The food truck industry faces a unique set of challenges given their lack of a brick and mortar location, or physical address, which most third-party delivery services require. According to a survey by the DMV Food Truck Association (DMVFTA), 90% of food trucks surveyed had laid-off or furloughed their employees and 28% had suspended business.
"The market dropped out beneath us, especially for food trucks, because we didn't have any place to go," Zack Graybill, board chair of DMVFTA, said. "It's turned back to 2010 where we're just trying to find our place in the world again, and everybody is just going out roaming trying to find business."
Rather than congregating near office clusters such as Farragut Square, food trucks are now seeking out condo associations or church parking lots willing to host their truck for an afternoon or evening, or finding residential areas willing to coordinate neighborhood-wide deliveries.
Other restaurateurs, like Call Your Mother owner Andrew Dana, temporarily closed in order to give themselves time to come up with a plan of action. But Dana, who has since reopened his restaurants, managed to keep all 144 of his employees on payroll, despite the closure, by relying on the restaurant's rainy day fund and a few creative pivots as well. Dana launched an online experience store, where people could pay for the right to name a sandwich ($1,500), skip the line for a year ($2,000) or buy a dozen bagels to be delivered to a friend ($100). The experience shop garnered nearly $75,000 in revenue.
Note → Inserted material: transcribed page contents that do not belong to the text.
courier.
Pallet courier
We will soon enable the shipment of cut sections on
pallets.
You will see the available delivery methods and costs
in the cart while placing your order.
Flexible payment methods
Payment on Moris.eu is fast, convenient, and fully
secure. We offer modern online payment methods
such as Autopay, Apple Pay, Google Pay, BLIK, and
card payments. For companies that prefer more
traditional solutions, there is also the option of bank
"The accounts are still going down and we need the paycheck protection program to actually come through, but we've slowed how fast it's going down to be able to keep everyone on payroll while we wait for that loan," Dana said.
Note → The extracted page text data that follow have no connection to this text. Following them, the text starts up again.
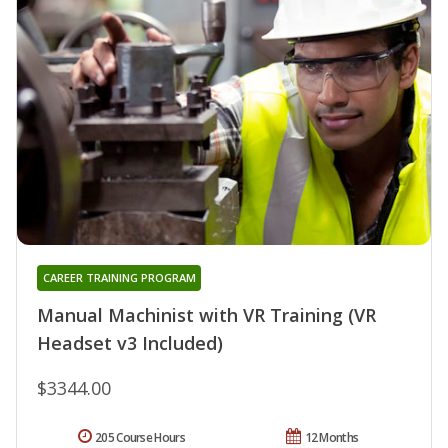
CAREER TRAINING PROGRAM
Manual Machinist with VR Training (VR
Headset v3 Included)
$3344.00
205 Course Hours
12 Months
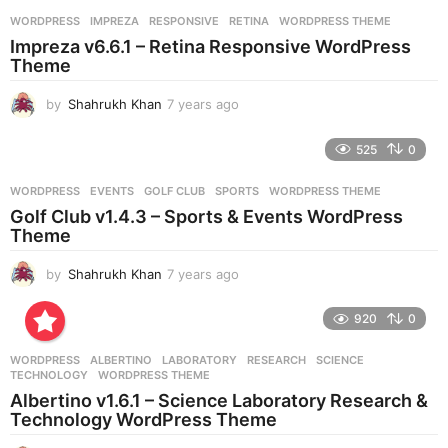
r
WORDPRESS
IMPREZA
,
RESPONSIVE
,
RETINA
,
WORDPRESS THEME
s
Impreza v6.6.1 – Retina Responsive WordPress
a
Theme
g
o
by
Shahrukh Khan
7 years ago
7
y
e
525
0
a
r
WORDPRESS
EVENTS
,
GOLF CLUB
,
SPORTS
,
WORDPRESS THEME
s
Golf Club v1.4.3 – Sports & Events WordPress
a
Theme
g
o
by
Shahrukh Khan
7 years ago
7
y
e
920
0
a
r
WORDPRESS
ALBERTINO
,
LABORATORY
,
RESEARCH
,
SCIENCE
,
s
TECHNOLOGY
,
WORDPRESS THEME
a
Albertino v1.6.1 – Science Laboratory Research &
g
Technology WordPress Theme
o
Not only has Dana reopened most of his existing restaurants, but he expanded Call Your Mother to a second location.
While the coronavirus pandemic will undoubtedly have a lasting economic effect on the DMV long after we flatten the curve, silver linings are emerging amidst the tragedy. Thankfully, kindness and compassion for one another seem to be at an all-time high.
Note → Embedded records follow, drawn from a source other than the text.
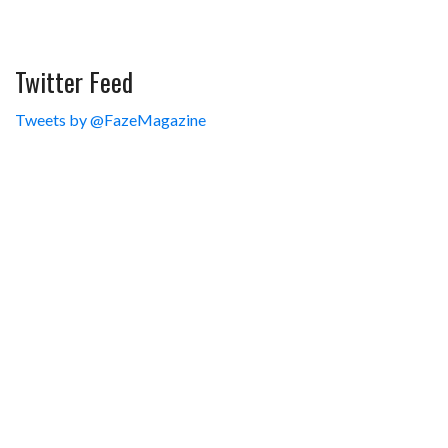
Twitter Feed
Tweets by @FazeMagazine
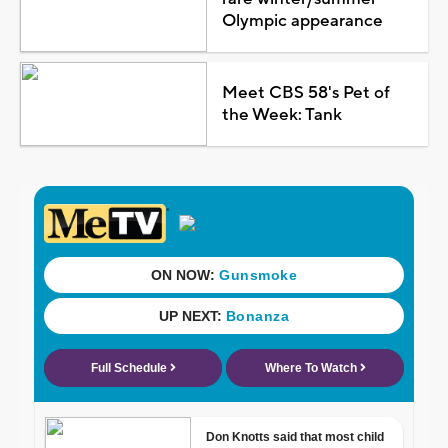
Olympic appearance
Meet CBS 58's Pet of
the Week: Tank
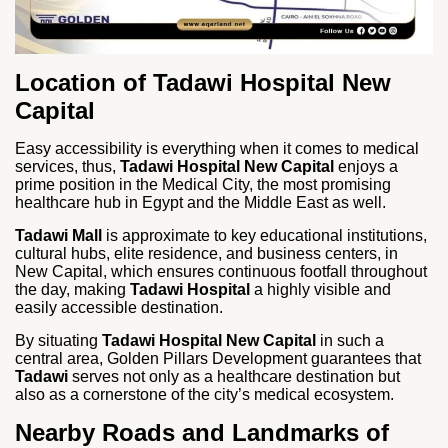
Location of Tadawi Hospital New
Capital
Easy accessibility is everything when it comes to medical
services, thus,
Tadawi Hospital New Capital
enjoys a
prime position in the Medical City, the most promising
healthcare hub in Egypt and the Middle East as well.
Tadawi Mall
is approximate to key educational institutions,
cultural hubs, elite residence, and business centers, in
New Capital, which ensures continuous footfall throughout
the day, making
Tadawi Hospital
a highly visible and
easily accessible destination.
By situating
Tadawi Hospital New Capital
in such a
central area, Golden Pillars Development guarantees that
Tadawi
serves not only as a healthcare destination but
also as a cornerstone of the city’s medical ecosystem.
Nearby Roads and Landmarks of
D.C. created a virtual tip jar for service industry employees compiling the Venmo, Cash App and Paypal accounts of more than 5,000 servers and bartenders so that anyone who wishes to toss some cash their way can.
Chef Erik Bruner-Yang cooked up a crowdfunding campaign called the Power of 10 Initiative, with the goal of raising $10,000 a week from donations, which in turn allows 10 chefs to be paid to cook 1,000 meals for a nonprofit to feed their community.
Chef-turned-humanitarian José Andrés is once again on the front lines feeding those hardest hit by the pandemic through his nonprofit World Central Kitchen. WCK has donated and cooked food for quarantined cruise ship members, delivered thousands of N95 masks to local D.C. hospitals, partnered with Sweetgreen to help deliver 100,000 meals to hospital workers, and turned Nats Park into a community kitchen. To date, they've served two million fresh meals.
So what does the landscape for restaurants look like on the other side of coronavirus? Truly only time will tell, but those that can lean into the pivot, that are willing to adapt daily, and that seek out any and all resources available to them will position themselves to succeed.
"The type of restaurant that will survive this thing may not be the same that went into this situation," Ma said. "I think about it all the time."